#### TASK OBJECTIVE
Give the data below again exactly as written, but without the pictures.

[[ DATA IN THIS EXERCISE, beginning ]]

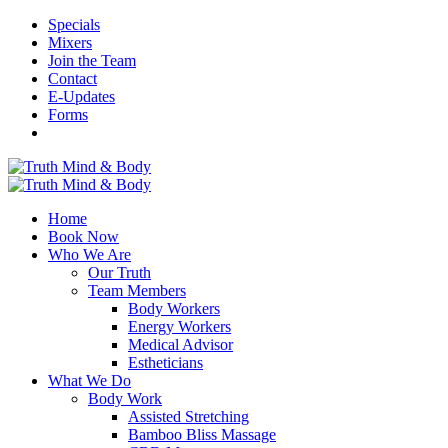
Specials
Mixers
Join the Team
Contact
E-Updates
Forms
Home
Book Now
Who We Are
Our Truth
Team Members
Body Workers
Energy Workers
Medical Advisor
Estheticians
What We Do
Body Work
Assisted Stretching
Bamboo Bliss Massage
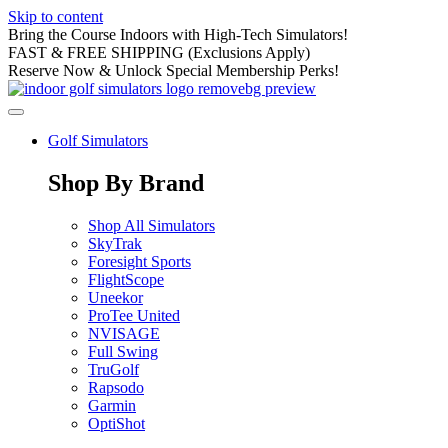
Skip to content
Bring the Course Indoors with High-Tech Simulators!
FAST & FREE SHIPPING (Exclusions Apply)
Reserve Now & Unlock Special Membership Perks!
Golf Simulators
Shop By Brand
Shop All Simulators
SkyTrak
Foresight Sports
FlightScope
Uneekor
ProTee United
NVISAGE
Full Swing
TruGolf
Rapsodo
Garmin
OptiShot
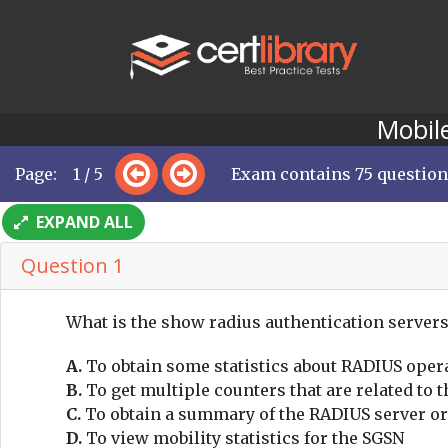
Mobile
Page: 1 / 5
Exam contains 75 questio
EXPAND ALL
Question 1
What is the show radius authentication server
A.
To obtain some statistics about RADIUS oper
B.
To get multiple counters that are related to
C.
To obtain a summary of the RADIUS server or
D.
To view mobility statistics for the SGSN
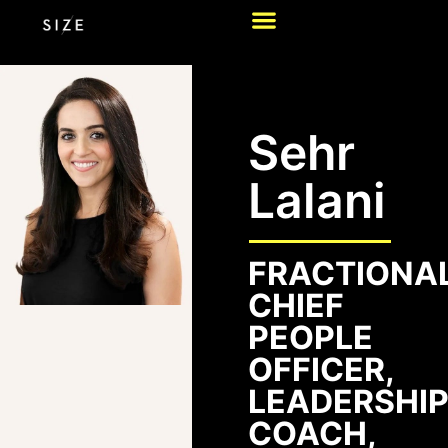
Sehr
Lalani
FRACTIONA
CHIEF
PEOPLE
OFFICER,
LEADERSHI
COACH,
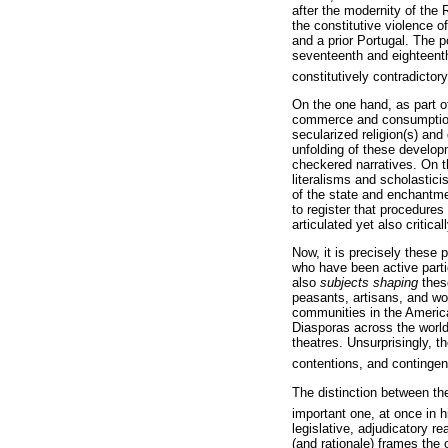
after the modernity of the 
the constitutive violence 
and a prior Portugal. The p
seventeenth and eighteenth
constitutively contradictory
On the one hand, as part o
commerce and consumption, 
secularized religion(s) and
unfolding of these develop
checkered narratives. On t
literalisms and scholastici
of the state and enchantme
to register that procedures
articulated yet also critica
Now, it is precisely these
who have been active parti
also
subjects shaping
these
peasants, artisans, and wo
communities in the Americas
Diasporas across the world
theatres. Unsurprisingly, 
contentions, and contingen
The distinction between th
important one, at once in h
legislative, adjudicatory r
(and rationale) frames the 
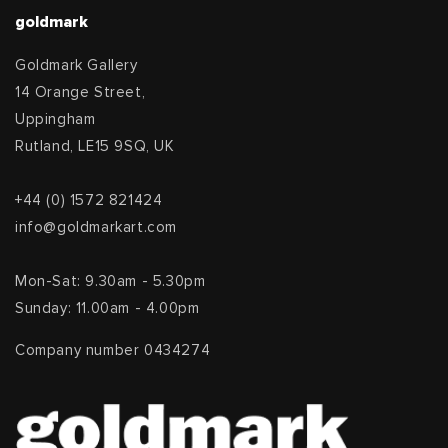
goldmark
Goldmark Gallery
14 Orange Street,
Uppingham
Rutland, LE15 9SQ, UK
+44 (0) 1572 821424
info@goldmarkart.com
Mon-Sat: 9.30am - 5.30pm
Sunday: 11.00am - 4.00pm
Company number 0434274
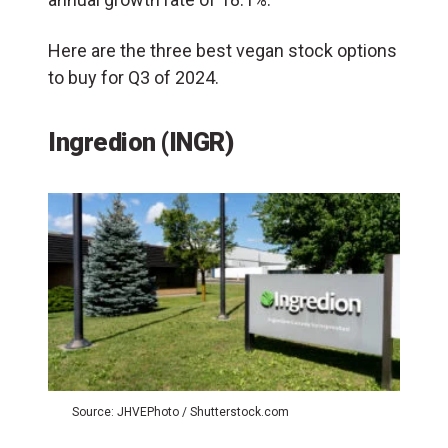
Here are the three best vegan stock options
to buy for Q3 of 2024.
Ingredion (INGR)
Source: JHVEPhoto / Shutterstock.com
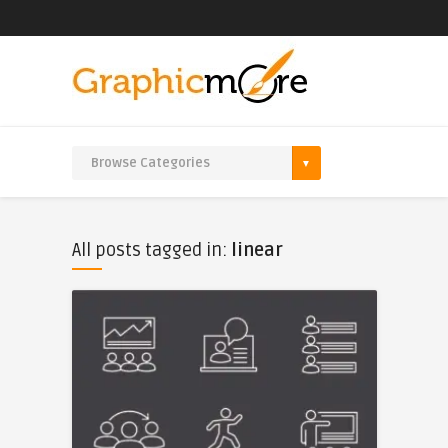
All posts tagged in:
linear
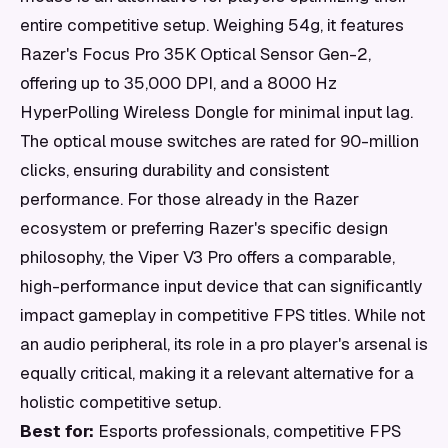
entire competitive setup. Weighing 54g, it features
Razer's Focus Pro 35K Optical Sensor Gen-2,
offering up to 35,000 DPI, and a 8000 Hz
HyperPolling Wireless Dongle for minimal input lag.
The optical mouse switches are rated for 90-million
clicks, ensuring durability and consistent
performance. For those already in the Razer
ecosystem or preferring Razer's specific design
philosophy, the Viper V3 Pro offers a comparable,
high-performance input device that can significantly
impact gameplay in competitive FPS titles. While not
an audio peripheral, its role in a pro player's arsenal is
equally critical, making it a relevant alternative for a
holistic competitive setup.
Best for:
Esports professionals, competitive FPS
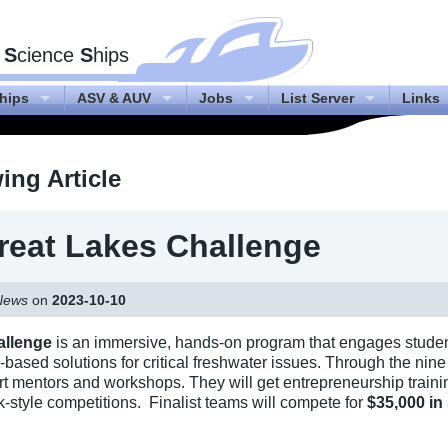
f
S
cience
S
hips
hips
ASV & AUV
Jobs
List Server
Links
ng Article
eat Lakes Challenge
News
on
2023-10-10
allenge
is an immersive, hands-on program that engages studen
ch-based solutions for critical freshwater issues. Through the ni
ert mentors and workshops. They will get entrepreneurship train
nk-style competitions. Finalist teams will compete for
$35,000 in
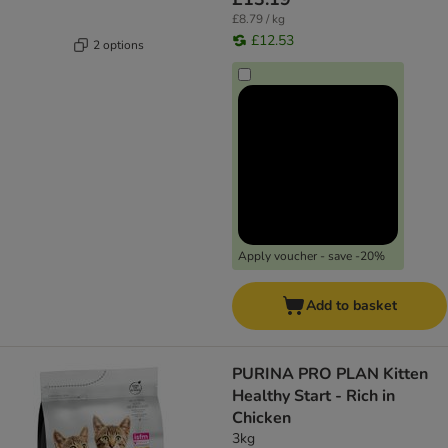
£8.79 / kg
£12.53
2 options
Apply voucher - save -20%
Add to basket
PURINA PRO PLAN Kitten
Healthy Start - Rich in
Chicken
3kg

[[ DATA IN THIS EXERCISE, end ]]

#### SOLUTION TO THIS EXERCISE
Specials
Mixers
Join the Team
Contact
E-Updates
Forms
Home
Book Now
Who We Are
Our Truth
Team Members
Body Workers
Energy Workers
Medical Advisor
Estheticians
What We Do
Body Work
Assisted Stretching
Bamboo Bliss Massage
Skip to content
Bring the Course Indoors with High-Tech Simulators!
FAST & FREE SHIPPING (Exclusions Apply)
Reserve Now & Unlock Special Membership Perks!
Golf Simulators
Shop By Brand
Shop All Simulators
SkyTrak
Foresight Sports
FlightScope
Uneekor
ProTee United
NVISAGE
Full Swing
TruGolf
Rapsodo
Garmin
OptiShot
Mobile
Page: 1 / 5
Exam contains 75 questio
EXPAND ALL
Question 1
What is the show radius authentication server
A.
To obtain some statistics about RADIUS oper
B.
To get multiple counters that are related to
C.
To obtain a summary of the RADIUS server or
D.
To view mobility statistics for the SGSN
Sehr
Lalani
FRACTIONA
CHIEF
PEOPLE
OFFICER,
LEADERSHI
COACH,
after the modernity of the 
the constitutive violence 
and a prior Portugal. The p
seventeenth and eighteenth
constitutively contradictory
On the one hand, as part o
commerce and consumption, 
secularized religion(s) and
unfolding of these develop
checkered narratives. On t
literalisms and scholastici
of the state and enchantme
to register that procedures
articulated yet also critica
Now, it is precisely these
who have been active parti
also
subjects shaping
these
peasants, artisans, and wo
communities in the Americas
Diasporas across the world
theatres. Unsurprisingly, 
contentions, and contingen
The distinction between th
important one, at once in h
legislative, adjudicatory r
(and rationale) frames the 
goldmark
Goldmark Gallery
14 Orange Street,
Uppingham
Rutland, LE15 9SQ, UK
+44 (0) 1572 821424
info@goldmarkart.com
Mon-Sat: 9.30am - 5.30pm
Sunday: 11.00am - 4.00pm
Company number 0434274
Here are the three best vegan stock options
to buy for Q3 of 2024.
Ingredion (INGR)
Source: JHVEPhoto / Shutterstock.com
All posts tagged in:
linear
entire competitive setup. Weighing 54g, it features
Razer's Focus Pro 35K Optical Sensor Gen-2,
offering up to 35,000 DPI, and a 8000 Hz
HyperPolling Wireless Dongle for minimal input lag.
The optical mouse switches are rated for 90-million
clicks, ensuring durability and consistent
performance. For those already in the Razer
ecosystem or preferring Razer's specific design
philosophy, the Viper V3 Pro offers a comparable,
high-performance input device that can significantly
impact gameplay in competitive FPS titles. While not
an audio peripheral, its role in a pro player's arsenal is
equally critical, making it a relevant alternative for a
holistic competitive setup.
Best for:
Esports professionals, competitive FPS
f
S
cience
S
hips
hips
ASV & AUV
Jobs
List Server
Links
ng Article
eat Lakes Challenge
News
on
2023-10-10
allenge
is an immersive, hands-on program that engages studen
ch-based solutions for critical freshwater issues. Through the ni
ert mentors and workshops. They will get entrepreneurship train
nk-style competitions. Finalist teams will compete for
$35,000 in
£8.79 / kg
£12.53
2 options
Apply voucher - save -20%
Add to basket
PURINA PRO PLAN Kitten
Healthy Start - Rich in
Chicken
3kg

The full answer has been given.